In the search for the earliest life on Earth, it can be hard to tell whether you're looking at an actual fossil, or crinkles in the rock itself. Such doubts have long shadowed the 1980s discovery of 3.5 billion-year-old fossils in the Australian desert. Now, scientists think they have finally put the matter to bed.
In ancient fossilised microbe formations called stromatolites, found in the Dresser Formation fossil site of the Pilbara region, researchers have finally detected traces of organic matter.
"This is an exciting discovery - for the first time, we're able to show the world that these stromatolites are definitive evidence for the earliest life on Earth," said geologist Raphael Baumgartner of the University of New South Wales (UNSW) in Australia.
You may remember the time scientists claimed to have found 3.7 billion-year-old fossils in Greenland. Later research determined that these fossils were just plain old rocks, and the crown was returned to the Pilbara fossils.
But, although everyone was pretty sure the Pilbara fossils were the real deal, it hadn't actually been conclusively proven. They had the shape and structure of microbial stromatolites, but no evidence of organic matter to back it up.
There's more riding on this than a tiara and a sash reading "Most oldest fossils." It's deeply relevant to one of the fundamental questions about our very existence: When and how did life develop on this sloshy blue marble?

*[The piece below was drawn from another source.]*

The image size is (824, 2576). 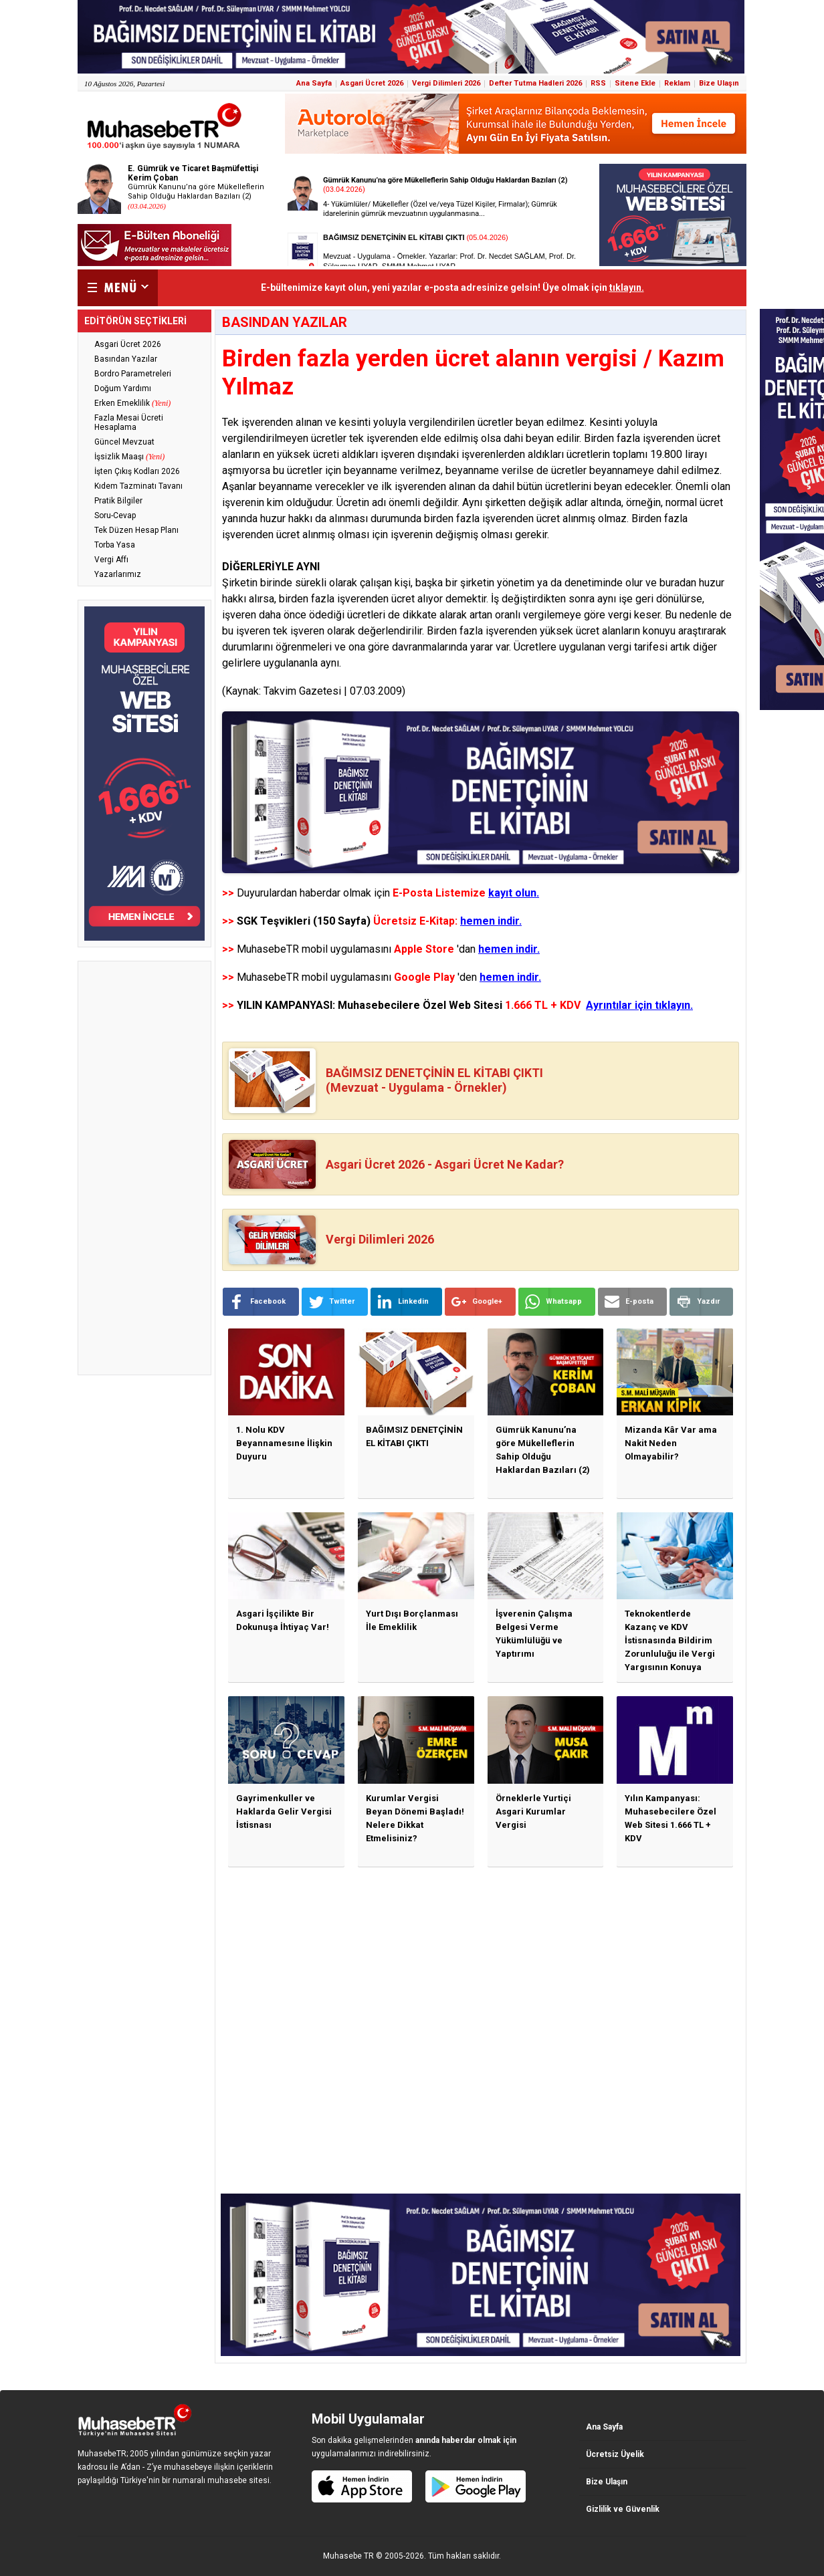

So, Baumgartner and his team went digging. Not literally, though; they analysed previously drilled core samples from deep underground, below where the rocks could have been affected by weather.
This means these samples were much better preserved than those from the surface; in their paper, the team said the preservation was "exceptional".
The researchers analysed the samples in thin slices using multiple techniques, including scanning electron microscopy and scanning transmission electron microscopy; energy dispersive X-ray spectroscopy and Raman spectroscopy; nano-scale secondary ion mass spectrometry; and stable carbon isotope analysis.
If that seems like overkill, well, it's not really. If one of those lines of enquiry showed a positive result and the rest didn't, it would mean much shakier ground for drawing a conclusion. But things looked good across the board.
The team's analyses revealed that the stromatolites are predominantly made up of a mineral called pyrite, riddled with nanoscopic pores. And in the pyrite are inclusions of nitrogen-bearing organic material, as well as strands and filaments of organic matter that closely resemble the remnants of biofilms formed by microbe colonies.
"The organic matter that we found preserved within pyrite of the stromatolites is exciting - we're looking at exceptionally preserved coherent filaments and strands that are typically remains of microbial biofilms," Baumgartner said.
"I was pretty surprised - we never expected to find this level of evidence before I started this project."
Previously, a different team of UNSW researchers found evidence of 3.48 billion-year-old microbes in hot spring deposits in the Pilbara. Because those deposits are about the same age as the crust of Mars, it's thought that they could tell us how to find potential fossils on Mars - especially since there's evidence the Red Planet once had hot springs too.
Indeed, NASA has been investigating the Pilbara to try to learn the possible geological signatures that could indicate the presence of stromatolites.
"Understanding where life could have emerged is really important in order to understand our ancestry," Baumgartner said. "And from there, it could help us understand where else life could have occurred – for example, where it was kick-started on other planets."
The research has been published in Geology.